While it may seem intuitive to install tile by starting at one wall and working your way out, you will get more attractive results if you start the tile installation from the center of the room. This is true of both straight, parallel-line tile designs and more complex patterns. The key is to keep your tiling straight. Creating two perpendicular chalk lines that intersect at the center of the room will divide the space into four equal quadrants. This gives you a clear starting point to begin setting the tiles working in all four directions and will help you with tiling in a straight line.
Equipment / Tools
- Tape measure
- Chalk line
- T-square, framing square, or level
- Small nail
How To Draw Straight Reference Lines for Tile Installation
Mark the Wall Centers
Begin to get a straight line for tiling a floor by measuring the total length of one of the room's walls. Divide this measurement in half, then use the resulting dimension to measure and mark the center of the wall, making a mark on the floor near the wall. Go to the opposite side of the room and do the same thing on the opposing wall. It's okay if the two walls are slightly different in length. If you measure each wall and divide it in half, the marks will accurately divide the room in half.
Snap the First Chalk Line
Drive a small nail at the center mark at one end of the room, then slip the hook of the chalk line onto the nail. Alternatively, have a helper hold the end of the chalk line on the mark. Extend the chalk line to the center mark at the opposite end of the room. Pull the line very taut, and then hold the line down on the mark with one hand. Reach out with your other hand and lift up the chalk line about 10 to 12 inches from the floor—pulling straight up—then release the line so it snaps down onto the floor, creating a crisp, straight line.

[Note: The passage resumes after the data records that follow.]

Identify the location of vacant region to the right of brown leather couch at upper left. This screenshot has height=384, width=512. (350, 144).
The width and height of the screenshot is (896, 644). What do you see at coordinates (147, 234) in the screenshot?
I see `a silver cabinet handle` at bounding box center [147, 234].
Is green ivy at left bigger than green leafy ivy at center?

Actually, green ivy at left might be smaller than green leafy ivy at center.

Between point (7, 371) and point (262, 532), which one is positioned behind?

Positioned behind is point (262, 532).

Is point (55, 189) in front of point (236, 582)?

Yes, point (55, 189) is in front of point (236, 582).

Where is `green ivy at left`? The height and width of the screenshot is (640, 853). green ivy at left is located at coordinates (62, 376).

Create the Second Reference Line
Measure the total length of the chalked line, then divide the length in half. Mark this halfway point on the line. Position a T-square or framing square on the line so the corner of the square is on the center mark and the short leg of the square is perfectly aligned with the chalk line. (This step works better with a square rather than a level.) Hold the square firmly so it doesn't move, and trace along the long leg of the square, starting at the center mark. Use the square to extend the pencil line on the other side of the chalk line.

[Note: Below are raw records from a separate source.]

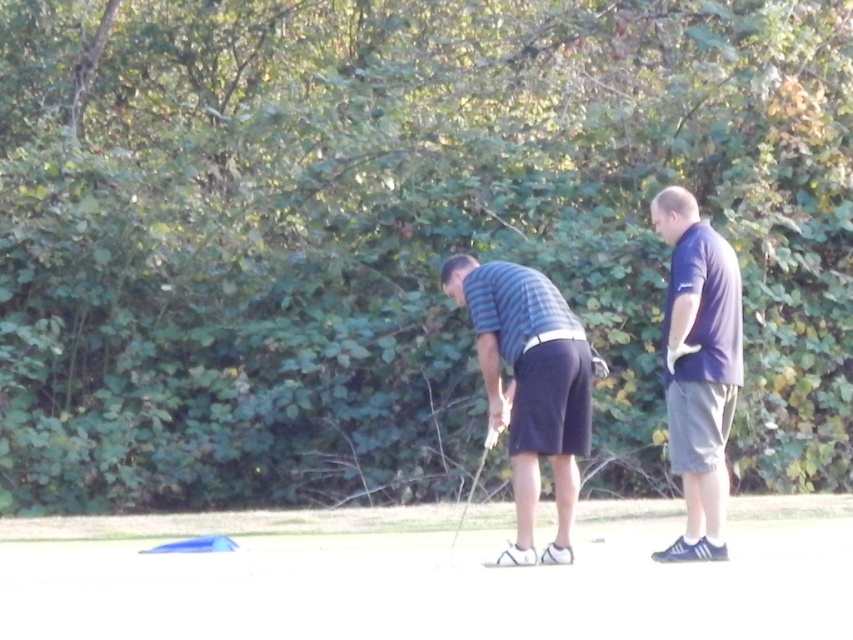 Which is behind, point (337, 612) or point (537, 452)?

The point (537, 452) is behind.

Measure the distance between white smooth sand at lower center and striped cotton shirt at center.

white smooth sand at lower center and striped cotton shirt at center are 2.42 meters apart from each other.

Is point (212, 579) in front of point (527, 522)?

No.

You are a GUI agent. You are given a task and a screenshot of the screen. Output one action in this format:
    pyautogui.click(x=<x>, y=<y>)
    Task: Click on the white smooth sand at lower center
    
    Given the screenshot: What is the action you would take?
    pyautogui.click(x=433, y=577)

Can you confirm if white smooth sand at lower center is bigger than metallic silver golf club at center?

Yes, white smooth sand at lower center is bigger than metallic silver golf club at center.

Which is below, white smooth sand at lower center or metallic silver golf club at center?

white smooth sand at lower center is below.

Is point (747, 515) positioned behind point (471, 493)?

No, (747, 515) is in front of (471, 493).

This screenshot has width=853, height=640. Find the location of `white smooth sand at lower center`. white smooth sand at lower center is located at coordinates 433,577.

How distant is striped cotton shirt at center from metallic silver golf club at center?

The distance of striped cotton shirt at center from metallic silver golf club at center is 3.39 feet.

Between striped cotton shirt at center and metallic silver golf club at center, which one is positioned higher?

Positioned higher is striped cotton shirt at center.

Is point (502, 413) positioned in front of point (491, 442)?

No, it is not.

The width and height of the screenshot is (853, 640). Identify the location of striped cotton shirt at center. (529, 387).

With a helper, extend the chalk line across the room, pull it taut, and align it perfectly with the pencil line at the room's center. Be careful not to rub or strike the line against the floor, as this will transfer chalk to the floor. Snap the chalk line as before to create a full-length reference line through the pencil line. You now have two perpendicular lines dividing the room into four equal quadrants.
Tips for Laying Tile Using Your Reference Lines
As you start laying tile, work outward from the center point. Start a straight line for tile by placing the first tile against the intersection of the two lines. Complete the first quadrant before moving on to any of the others. This will allow you to estimate how much material you will need for the entire room. It will also make you aware of any specially sized tiles that you will have to cut, to complete the design and flush it up against the walls.
You need to be careful not to step on the floor until the adhesive is completely dry. Be aware of the space around you to ensure that you don't back yourself into a corner as you work. In some cases, you may need to leave rows of tile empty until the end, so that you have a path out. Whenever possible, leave the quadrant that contains the room's entry door for last.
While you're tiling, and especially as you do your first rows of floor tiles, consistently check if the tile is level using your T-square, framing square, or level. It is the only way to get perfectly level tiles. Also, use spacers between tiles to ensure they're straight and evenly spaced on the guiding lines.
Should tile run horizontal or vertical?
What is a tile border called?
Do you have to start in the middle when tiling?
You don't have to start tiling in the middle, but if you do, any flaws and uneven tiling will be a little more hidden and less obvious as you reach the outer edges of a room or space. You can also hide trim flaws better on the outer edges with listello.